Integrates with Stagehand's Model Context Protocol (MCP) server for standardized tool access.

from examples.stagehand.stagehand_mcp_agent import StagehandMCPAgent

# Connect to Stagehand MCP server
mcp_agent = StagehandMCPAgent(
    agent_name="WebResearchAgent",
    mcp_server_url="http://localhost:3000/mcp",
)

# Use MCP tools including multi-session management
result = mcp_agent.run("""
    Create 3 browser sessions and:
    1. Session 1: Check Python.org for latest version
    2. Session 2: Check PyPI for trending packages  
    3. Session 3: Check GitHub Python trending repos
    Compile a Python ecosystem status report.
""")

MCP Features:

Automatic tool discovery
Multi-session browser management
Built-in screenshot resources
Prompt templates for common tasks

4. Multi-Agent Workflows (`4_stagehand_multi_agent_workflow.py`)

Demonstrates complex multi-agent browser automation scenarios.

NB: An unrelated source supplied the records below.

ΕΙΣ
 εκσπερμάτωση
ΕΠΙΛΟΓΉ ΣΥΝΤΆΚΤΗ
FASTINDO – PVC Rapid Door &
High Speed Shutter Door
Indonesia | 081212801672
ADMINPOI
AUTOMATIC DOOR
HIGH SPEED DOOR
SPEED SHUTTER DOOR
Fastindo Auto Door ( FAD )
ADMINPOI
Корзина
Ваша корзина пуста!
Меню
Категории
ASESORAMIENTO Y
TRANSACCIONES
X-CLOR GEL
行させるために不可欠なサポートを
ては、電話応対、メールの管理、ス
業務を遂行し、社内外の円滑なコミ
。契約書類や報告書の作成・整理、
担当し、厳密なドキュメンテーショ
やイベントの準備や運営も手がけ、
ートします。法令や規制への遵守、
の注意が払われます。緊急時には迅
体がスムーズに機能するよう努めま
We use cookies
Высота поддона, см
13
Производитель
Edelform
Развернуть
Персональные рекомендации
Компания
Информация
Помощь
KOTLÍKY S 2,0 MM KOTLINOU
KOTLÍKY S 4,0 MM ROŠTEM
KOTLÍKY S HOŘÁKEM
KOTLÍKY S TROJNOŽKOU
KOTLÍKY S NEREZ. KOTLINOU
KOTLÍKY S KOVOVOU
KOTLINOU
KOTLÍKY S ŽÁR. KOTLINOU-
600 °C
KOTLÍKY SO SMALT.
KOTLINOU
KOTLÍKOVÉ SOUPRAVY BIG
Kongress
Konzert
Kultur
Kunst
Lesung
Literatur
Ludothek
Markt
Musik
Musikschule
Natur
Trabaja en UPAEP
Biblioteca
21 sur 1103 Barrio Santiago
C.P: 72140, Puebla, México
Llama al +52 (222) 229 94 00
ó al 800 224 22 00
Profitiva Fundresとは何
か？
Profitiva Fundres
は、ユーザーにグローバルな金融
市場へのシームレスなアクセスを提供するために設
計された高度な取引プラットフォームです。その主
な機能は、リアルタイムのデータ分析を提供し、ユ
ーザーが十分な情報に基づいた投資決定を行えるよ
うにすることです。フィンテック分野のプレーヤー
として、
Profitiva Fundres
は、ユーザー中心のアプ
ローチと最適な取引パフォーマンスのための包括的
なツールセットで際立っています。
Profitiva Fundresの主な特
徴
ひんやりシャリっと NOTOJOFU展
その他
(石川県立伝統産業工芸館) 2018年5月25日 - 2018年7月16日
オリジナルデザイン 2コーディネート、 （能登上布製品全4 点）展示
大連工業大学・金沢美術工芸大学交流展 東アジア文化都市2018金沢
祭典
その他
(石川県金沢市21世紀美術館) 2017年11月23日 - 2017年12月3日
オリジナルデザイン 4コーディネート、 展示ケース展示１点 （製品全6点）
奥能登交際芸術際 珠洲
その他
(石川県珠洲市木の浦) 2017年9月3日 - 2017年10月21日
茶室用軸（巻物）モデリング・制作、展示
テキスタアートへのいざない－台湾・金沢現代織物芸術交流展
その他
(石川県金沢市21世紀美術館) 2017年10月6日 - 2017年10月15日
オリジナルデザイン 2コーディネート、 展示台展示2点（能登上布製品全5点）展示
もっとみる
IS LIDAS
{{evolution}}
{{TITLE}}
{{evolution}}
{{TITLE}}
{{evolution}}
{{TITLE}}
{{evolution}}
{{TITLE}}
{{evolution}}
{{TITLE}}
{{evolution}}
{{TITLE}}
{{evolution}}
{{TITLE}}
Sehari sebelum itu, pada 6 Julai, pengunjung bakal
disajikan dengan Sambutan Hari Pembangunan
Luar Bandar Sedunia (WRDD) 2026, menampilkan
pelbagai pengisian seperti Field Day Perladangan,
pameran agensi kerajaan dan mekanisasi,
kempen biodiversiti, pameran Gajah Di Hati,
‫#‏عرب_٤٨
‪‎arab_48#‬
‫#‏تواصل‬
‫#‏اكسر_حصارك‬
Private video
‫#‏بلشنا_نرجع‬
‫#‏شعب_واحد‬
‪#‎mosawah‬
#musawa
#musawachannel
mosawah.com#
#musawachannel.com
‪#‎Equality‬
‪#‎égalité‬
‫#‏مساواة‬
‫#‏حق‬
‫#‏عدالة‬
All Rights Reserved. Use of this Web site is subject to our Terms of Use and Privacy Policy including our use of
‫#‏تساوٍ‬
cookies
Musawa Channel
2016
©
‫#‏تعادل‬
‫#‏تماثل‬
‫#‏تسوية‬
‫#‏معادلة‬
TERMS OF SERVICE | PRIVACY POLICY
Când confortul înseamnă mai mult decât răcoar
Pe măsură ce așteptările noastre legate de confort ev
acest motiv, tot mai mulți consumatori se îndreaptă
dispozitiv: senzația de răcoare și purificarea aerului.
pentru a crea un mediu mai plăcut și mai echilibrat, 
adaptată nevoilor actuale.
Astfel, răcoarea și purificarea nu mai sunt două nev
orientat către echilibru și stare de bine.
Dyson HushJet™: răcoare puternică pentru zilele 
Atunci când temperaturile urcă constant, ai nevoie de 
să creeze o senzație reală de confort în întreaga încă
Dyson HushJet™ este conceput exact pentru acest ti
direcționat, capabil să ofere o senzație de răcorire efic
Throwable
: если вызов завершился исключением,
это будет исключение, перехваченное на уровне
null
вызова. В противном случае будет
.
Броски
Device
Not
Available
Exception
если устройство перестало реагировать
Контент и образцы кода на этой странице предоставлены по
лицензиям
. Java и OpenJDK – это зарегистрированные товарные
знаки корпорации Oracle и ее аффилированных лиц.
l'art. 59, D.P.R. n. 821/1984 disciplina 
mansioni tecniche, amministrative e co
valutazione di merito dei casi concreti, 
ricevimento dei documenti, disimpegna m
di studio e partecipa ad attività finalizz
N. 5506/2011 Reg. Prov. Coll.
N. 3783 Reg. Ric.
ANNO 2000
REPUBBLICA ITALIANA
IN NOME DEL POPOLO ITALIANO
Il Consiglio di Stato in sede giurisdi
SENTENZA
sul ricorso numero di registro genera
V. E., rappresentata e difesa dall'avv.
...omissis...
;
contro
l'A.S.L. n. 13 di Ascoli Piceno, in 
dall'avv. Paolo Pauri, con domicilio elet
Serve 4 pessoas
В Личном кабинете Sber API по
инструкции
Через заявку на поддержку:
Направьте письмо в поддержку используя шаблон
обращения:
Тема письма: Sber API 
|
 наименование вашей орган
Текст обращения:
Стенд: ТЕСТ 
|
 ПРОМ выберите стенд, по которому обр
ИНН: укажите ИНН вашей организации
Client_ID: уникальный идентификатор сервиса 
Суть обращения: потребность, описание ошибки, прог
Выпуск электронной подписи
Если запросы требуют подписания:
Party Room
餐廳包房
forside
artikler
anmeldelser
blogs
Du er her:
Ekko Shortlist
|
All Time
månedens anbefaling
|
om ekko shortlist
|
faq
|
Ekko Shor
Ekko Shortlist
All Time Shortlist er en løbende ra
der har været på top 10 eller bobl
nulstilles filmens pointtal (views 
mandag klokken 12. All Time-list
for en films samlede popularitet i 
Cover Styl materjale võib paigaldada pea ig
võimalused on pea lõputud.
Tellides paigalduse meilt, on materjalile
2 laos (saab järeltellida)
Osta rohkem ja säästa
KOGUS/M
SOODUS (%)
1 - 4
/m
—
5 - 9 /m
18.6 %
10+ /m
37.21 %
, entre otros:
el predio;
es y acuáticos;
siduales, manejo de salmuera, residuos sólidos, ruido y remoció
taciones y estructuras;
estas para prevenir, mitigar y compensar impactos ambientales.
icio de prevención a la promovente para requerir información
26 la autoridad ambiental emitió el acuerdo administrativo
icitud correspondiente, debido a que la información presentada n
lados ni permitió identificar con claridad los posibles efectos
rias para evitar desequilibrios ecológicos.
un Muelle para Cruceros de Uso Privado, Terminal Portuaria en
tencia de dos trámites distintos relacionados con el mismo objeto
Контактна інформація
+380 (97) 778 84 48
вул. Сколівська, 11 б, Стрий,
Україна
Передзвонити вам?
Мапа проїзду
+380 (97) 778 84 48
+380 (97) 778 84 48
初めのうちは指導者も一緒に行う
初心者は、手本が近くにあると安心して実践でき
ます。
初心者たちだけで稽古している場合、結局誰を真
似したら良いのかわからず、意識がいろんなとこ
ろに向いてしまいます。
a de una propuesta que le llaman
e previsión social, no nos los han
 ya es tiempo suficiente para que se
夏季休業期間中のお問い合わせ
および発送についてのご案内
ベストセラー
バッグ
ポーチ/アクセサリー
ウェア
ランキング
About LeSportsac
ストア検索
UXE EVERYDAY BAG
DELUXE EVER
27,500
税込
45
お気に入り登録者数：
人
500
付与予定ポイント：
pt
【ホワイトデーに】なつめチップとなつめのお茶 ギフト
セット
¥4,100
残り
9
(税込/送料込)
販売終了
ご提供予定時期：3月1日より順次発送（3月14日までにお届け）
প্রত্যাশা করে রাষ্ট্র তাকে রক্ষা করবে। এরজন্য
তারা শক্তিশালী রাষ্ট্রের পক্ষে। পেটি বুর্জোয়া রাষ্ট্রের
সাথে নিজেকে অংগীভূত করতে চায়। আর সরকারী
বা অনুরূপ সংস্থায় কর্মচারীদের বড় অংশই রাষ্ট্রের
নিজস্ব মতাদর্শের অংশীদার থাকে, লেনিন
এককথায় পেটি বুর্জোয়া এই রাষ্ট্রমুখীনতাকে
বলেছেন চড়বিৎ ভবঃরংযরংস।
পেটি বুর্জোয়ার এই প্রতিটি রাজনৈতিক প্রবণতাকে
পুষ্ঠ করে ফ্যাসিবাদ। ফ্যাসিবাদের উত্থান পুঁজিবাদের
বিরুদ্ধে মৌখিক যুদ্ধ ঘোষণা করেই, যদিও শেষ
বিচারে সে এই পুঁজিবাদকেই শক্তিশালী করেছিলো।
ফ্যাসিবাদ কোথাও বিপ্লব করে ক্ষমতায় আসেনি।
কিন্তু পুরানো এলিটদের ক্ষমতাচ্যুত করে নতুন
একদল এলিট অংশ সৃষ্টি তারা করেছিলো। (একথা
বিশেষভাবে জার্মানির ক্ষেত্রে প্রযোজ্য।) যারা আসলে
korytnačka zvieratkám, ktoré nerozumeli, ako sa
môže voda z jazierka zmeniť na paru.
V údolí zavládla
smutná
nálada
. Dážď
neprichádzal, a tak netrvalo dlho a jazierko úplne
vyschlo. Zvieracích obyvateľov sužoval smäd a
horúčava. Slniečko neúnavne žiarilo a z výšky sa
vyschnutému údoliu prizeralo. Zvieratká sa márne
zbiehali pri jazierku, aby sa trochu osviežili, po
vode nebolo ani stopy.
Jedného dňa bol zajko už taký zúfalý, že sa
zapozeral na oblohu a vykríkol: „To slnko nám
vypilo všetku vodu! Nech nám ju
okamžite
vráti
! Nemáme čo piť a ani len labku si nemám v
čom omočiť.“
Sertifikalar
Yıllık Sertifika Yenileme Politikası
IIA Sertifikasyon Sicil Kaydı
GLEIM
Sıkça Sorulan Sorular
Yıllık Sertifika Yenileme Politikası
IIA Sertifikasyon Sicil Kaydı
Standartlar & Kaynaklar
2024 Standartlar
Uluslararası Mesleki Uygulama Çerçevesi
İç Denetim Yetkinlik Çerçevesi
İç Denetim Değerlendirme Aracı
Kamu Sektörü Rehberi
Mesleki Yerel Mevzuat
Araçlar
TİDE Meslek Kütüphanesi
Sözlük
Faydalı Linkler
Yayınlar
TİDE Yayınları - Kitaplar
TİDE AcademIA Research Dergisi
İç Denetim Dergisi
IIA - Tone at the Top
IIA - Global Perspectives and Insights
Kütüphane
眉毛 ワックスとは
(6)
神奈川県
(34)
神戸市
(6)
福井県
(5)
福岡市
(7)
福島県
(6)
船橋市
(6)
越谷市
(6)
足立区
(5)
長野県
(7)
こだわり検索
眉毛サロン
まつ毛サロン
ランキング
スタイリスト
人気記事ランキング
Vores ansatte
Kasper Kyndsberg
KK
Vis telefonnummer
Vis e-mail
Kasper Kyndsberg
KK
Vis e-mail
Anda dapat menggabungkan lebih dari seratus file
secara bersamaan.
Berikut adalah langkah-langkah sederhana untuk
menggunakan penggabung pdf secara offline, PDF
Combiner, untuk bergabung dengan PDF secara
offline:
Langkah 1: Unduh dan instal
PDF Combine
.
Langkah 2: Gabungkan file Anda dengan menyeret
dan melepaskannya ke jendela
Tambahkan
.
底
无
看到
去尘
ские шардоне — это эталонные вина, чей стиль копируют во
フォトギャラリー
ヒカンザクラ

from examples.stagehand.stagehand_multi_agent_workflow import (
    create_price_comparison_workflow,
    create_competitive_analysis_workflow,
    create_automated_testing_workflow,
    create_news_aggregation_workflow
)

# Price comparison across multiple e-commerce sites
price_workflow = create_price_comparison_workflow()
result = price_workflow.run(
    "Compare prices for iPhone 15 Pro on Amazon and eBay"
)

# Competitive analysis of multiple companies
competitive_workflow = create_competitive_analysis_workflow()
result = competitive_workflow.run(
    "Analyze OpenAI, Anthropic, and DeepMind websites and social media"
)

Workflow Examples:

E-commerce Monitoring: Track prices across multiple sites
Competitive Analysis: Research competitors' websites and social media
Automated Testing: UI, form validation, and accessibility testing
News Aggregation: Collect and analyze news from multiple sources

Setup

Prerequisites

Install Swarms and Stagehand:

pip install swarms stagehand

Set up environment variables:

# For local browser automation (using Playwright)
export OPENAI_API_KEY="your-openai-key"

# For cloud browser automation (using Browserbase)
export BROWSERBASE_API_KEY="your-browserbase-key"
export BROWSERBASE_PROJECT_ID="your-project-id"

For MCP Server examples:

# Install and run the Stagehand MCP server
cd stagehand-mcp-server
npm install
npm run build
npm start

Use Cases

E-commerce Automation

Price monitoring and comparison
Inventory tracking
Automated purchasing workflows
Review aggregation

Research and Analysis

Competitive intelligence gathering
Market research automation
Social media monitoring
News and trend analysis

Quality Assurance

Automated UI testing
Cross-browser compatibility testing
Form validation testing
Accessibility compliance checking

Data Collection

Web scraping at scale
Real-time data monitoring
Structured data extraction
Screenshot documentation

Best Practices

Resource Management: Always clean up browser instances when done

browser_agent.cleanup()  # For wrapper agents

Error Handling: Stagehand includes self-healing capabilities, but wrap critical operations in try-except blocks
Parallel Execution: Use ConcurrentWorkflow for simultaneous browser automation across multiple sites
Session Management: For complex multi-page workflows, use the MCP server's session management capabilities
Rate Limiting: Be respectful of websites - add delays between requests when necessary

Testing

Run the test suite to verify the integration:

pytest tests/stagehand/test_stagehand_integration.py -v

Troubleshooting

Common Issues

Browser not starting: Ensure Playwright is properly installed

playwright install

MCP connection failed: Verify the MCP server is running on the correct port
Timeout errors: Increase timeout in StagehandConfig or agent initialization

Debug Mode

Enable verbose logging:

agent = StagehandAgent(
    agent_name="DebugAgent",
    verbose=True,  # Enable detailed logging
)

Contributing

We welcome contributions! Please:

Follow the existing code style
Add tests for new features
Update documentation
Submit PRs with clear descriptions

License

These examples are provided under the same license as the Swarms framework. Stagehand is licensed separately - see Stagehand's repository for details.